While the images are mere gray smudges compared with the local.live.com aerials I blogged about earlier. (Example below.)
While I can discern a few intersting facts about our house from these old aerials, the most astonishing thing you notice navigating through the aerials to find and zoom in on this spot is how much of the land that was open pasture or cropland is now overgrown. It’s no wonder we have so many more deer now than then.
Spring 2006 local.live.com view. (All images, top is north.)
1991: The row of Norway spruce to the west of the house and church across the street make it easy to get oriented. But there are other trees along the road — including a very large one northwest of the house — that weren’t there when we moved in in 1999.
1980: The home east of the church isn’t hasn’t yet been built. The Norway spruce haven’t been planted. Looking at the old outbuilding south of our house, it appears there’s a wide concrete apron around the south and east sides and a rectangular enclosure south of that.
1964: This shot looks like it was captured out of the corner of the fisheye lens on the plane, looking east. And unlike the other pictures, it’s taken during the growing season. You can see the Norway maple south of the house is already large. The outbuilding south of the house looks much larger than the modest shed that remains on that location, and there looks to be a smaller shed southwest of that. Notable how many trees there are between the open area west of the house and the wetland farther west. And how many trees there aren’t to the south and southeast — although it looks like scattered trees are already starting to move in to what looks like it may have been pasture.
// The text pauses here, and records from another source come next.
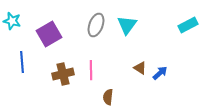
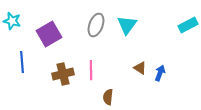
blue arrow: rotated 28 degrees counterclockwise
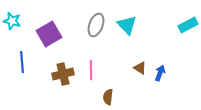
cyan triangle: rotated 20 degrees counterclockwise
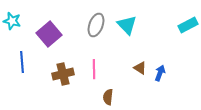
purple square: rotated 10 degrees counterclockwise
pink line: moved 3 px right, 1 px up
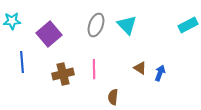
cyan star: rotated 18 degrees counterclockwise
brown semicircle: moved 5 px right
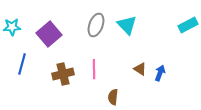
cyan star: moved 6 px down
blue line: moved 2 px down; rotated 20 degrees clockwise
brown triangle: moved 1 px down
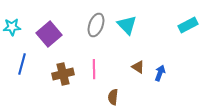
brown triangle: moved 2 px left, 2 px up
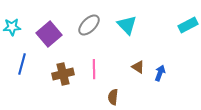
gray ellipse: moved 7 px left; rotated 25 degrees clockwise
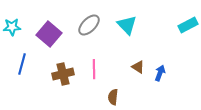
purple square: rotated 10 degrees counterclockwise
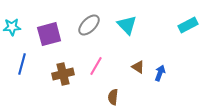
purple square: rotated 35 degrees clockwise
pink line: moved 2 px right, 3 px up; rotated 30 degrees clockwise
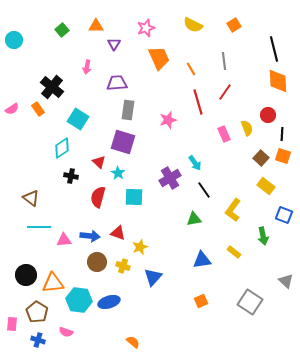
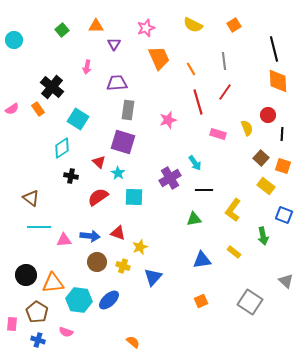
pink rectangle at (224, 134): moved 6 px left; rotated 49 degrees counterclockwise
orange square at (283, 156): moved 10 px down
black line at (204, 190): rotated 54 degrees counterclockwise
red semicircle at (98, 197): rotated 40 degrees clockwise
blue ellipse at (109, 302): moved 2 px up; rotated 25 degrees counterclockwise
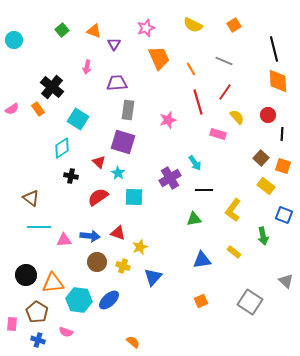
orange triangle at (96, 26): moved 2 px left, 5 px down; rotated 21 degrees clockwise
gray line at (224, 61): rotated 60 degrees counterclockwise
yellow semicircle at (247, 128): moved 10 px left, 11 px up; rotated 21 degrees counterclockwise
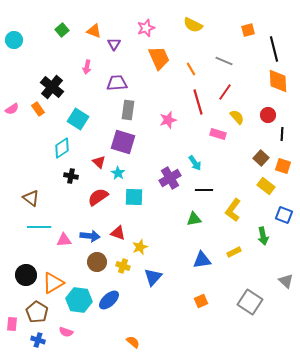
orange square at (234, 25): moved 14 px right, 5 px down; rotated 16 degrees clockwise
yellow rectangle at (234, 252): rotated 64 degrees counterclockwise
orange triangle at (53, 283): rotated 25 degrees counterclockwise
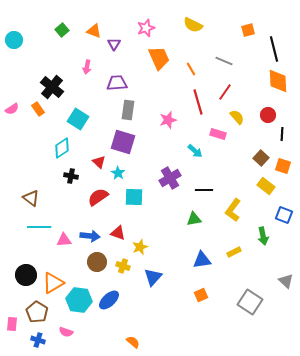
cyan arrow at (195, 163): moved 12 px up; rotated 14 degrees counterclockwise
orange square at (201, 301): moved 6 px up
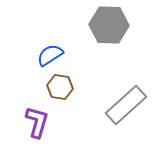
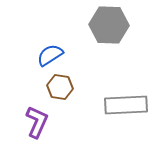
gray rectangle: rotated 39 degrees clockwise
purple L-shape: rotated 8 degrees clockwise
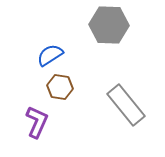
gray rectangle: rotated 54 degrees clockwise
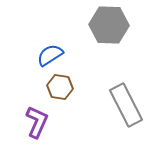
gray rectangle: rotated 12 degrees clockwise
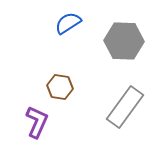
gray hexagon: moved 15 px right, 16 px down
blue semicircle: moved 18 px right, 32 px up
gray rectangle: moved 1 px left, 2 px down; rotated 63 degrees clockwise
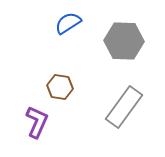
gray rectangle: moved 1 px left
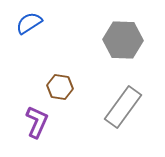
blue semicircle: moved 39 px left
gray hexagon: moved 1 px left, 1 px up
gray rectangle: moved 1 px left
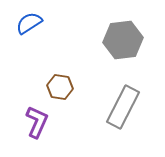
gray hexagon: rotated 9 degrees counterclockwise
gray rectangle: rotated 9 degrees counterclockwise
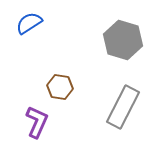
gray hexagon: rotated 24 degrees clockwise
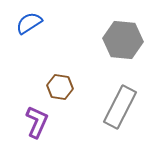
gray hexagon: rotated 12 degrees counterclockwise
gray rectangle: moved 3 px left
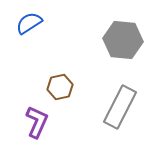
brown hexagon: rotated 20 degrees counterclockwise
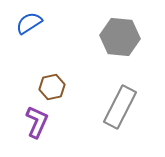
gray hexagon: moved 3 px left, 3 px up
brown hexagon: moved 8 px left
I had thought that area may have been orchard because you can find occasional apple trees scattered through the woods in that area.
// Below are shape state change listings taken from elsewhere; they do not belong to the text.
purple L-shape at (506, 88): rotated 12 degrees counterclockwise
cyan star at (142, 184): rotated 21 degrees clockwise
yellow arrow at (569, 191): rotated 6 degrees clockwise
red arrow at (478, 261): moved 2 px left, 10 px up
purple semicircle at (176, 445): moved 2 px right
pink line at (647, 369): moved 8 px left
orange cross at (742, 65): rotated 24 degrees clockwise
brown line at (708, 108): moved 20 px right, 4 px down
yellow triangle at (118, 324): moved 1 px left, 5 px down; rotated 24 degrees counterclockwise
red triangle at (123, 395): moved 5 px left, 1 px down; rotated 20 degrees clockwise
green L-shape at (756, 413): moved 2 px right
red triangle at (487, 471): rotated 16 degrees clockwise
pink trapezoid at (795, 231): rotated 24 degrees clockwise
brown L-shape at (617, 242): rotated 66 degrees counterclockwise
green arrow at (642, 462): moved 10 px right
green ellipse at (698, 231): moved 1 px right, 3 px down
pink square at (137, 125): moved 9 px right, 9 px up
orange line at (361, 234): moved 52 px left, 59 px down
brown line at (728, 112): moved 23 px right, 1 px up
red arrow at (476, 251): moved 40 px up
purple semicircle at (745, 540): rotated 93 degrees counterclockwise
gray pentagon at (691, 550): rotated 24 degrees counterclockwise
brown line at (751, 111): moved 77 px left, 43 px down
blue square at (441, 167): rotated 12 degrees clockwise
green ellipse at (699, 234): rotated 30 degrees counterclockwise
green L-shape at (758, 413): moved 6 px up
1954: OK. Now we’re back literally before my time. Even with no leaves on the trees, there are more distinct edges between field and forest — a good sign that this area was being managed for pasture or hay. What I can’t figure is how it looks like they worked across the stream and wetland south of the outbuilding. I surmise that the wetland had a lower waterlevel half a century ago.
1934: Hmmm… This is the middle of the Republican Great Depression. Is that big rectangle between the house and outbuilding a vegetable garden? It looks like there is a well-warn path from the outbuiding south to what looks like a fenced-in pasture. Maybe that outbuilding is a stable and the open area a horse pasture? There was still a lot of animal power used in 1934.
Would love to see earlier aerials. But I think taking pictures from planes in ’34 was pretty cutting-edge technology. I don’t know of any earlier images of the property, either. May have to visit the History Center in town sometime soon.